さきちゃんがあっと言う顔をした。気づいてなかったのか。


「俺にとって君は妹みたいな存在だったのは否定しない。それでも俺は切り替えようとしたんだけどさ、さきちゃんがずっと俺をなぎちゃんと同じにーさんと呼んでるんじゃ、どこまで恋人として踏み込んでいいから分かんないんだ」


これはずっと思っていたこと。ずっと妹のように扱ってきた女子がいきなり恋人になって、それを切り替えるのは容易ではない。それなのに、その相手が、自分の本当の妹と同じ呼び方で自分を呼んできたら、余計切り替えづらいと派思わないか。

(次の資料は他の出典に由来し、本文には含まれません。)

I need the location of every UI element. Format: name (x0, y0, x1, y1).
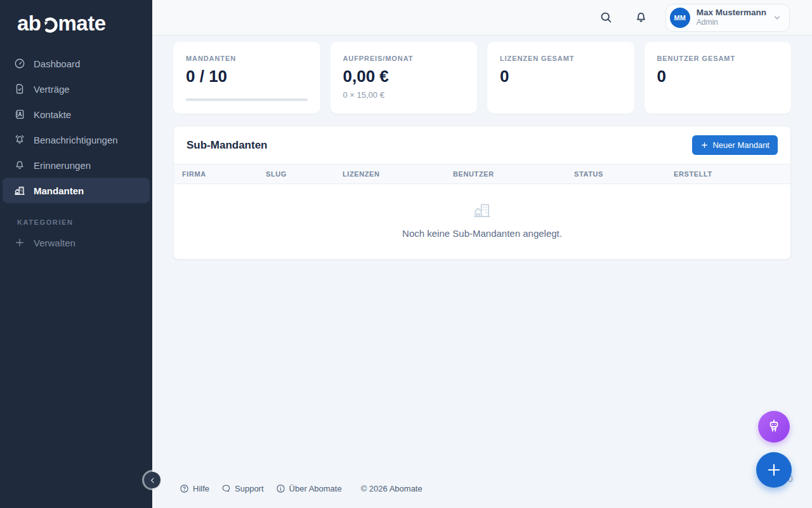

「もちろん、さきちゃんだけの責任じゃないさ。でも、さきちゃんもどこかで妹を卒業できてないとは思うんだ。俺だってさ、兄としてじゃなくて彼氏としてみてほしい気持ちはある。でもさきちゃんがそれだと、俺もどこまでいっていいか分からないんだ。俺ずっともてなかったからさ」


「……すいません……に…………」


にーさんと言いかけてさきちゃんが言葉を濁す。口元が震えて、顔も赤い。


まぁここは俺からだな。俺は彼女に11年待ってもらった。また彼女に求めてはいけない。


「さき子」


「……! あ、ああ……」


「どうだ? これならなぎちゃんとは違うだろ。俺は妹を呼び捨てであだ名じゃない感じで呼ばないぞ」


「……はい! ありがとうございます……俊介さん……!」


こうして俺は高校を卒業し、俺と彼女は兄妹関係を卒業した。


兄と妹という近い関係ではなくなったけど、2人は将来もっと近い関係になる。その確信は彼女の笑顔を見れば確固たるものとなっていくのであった。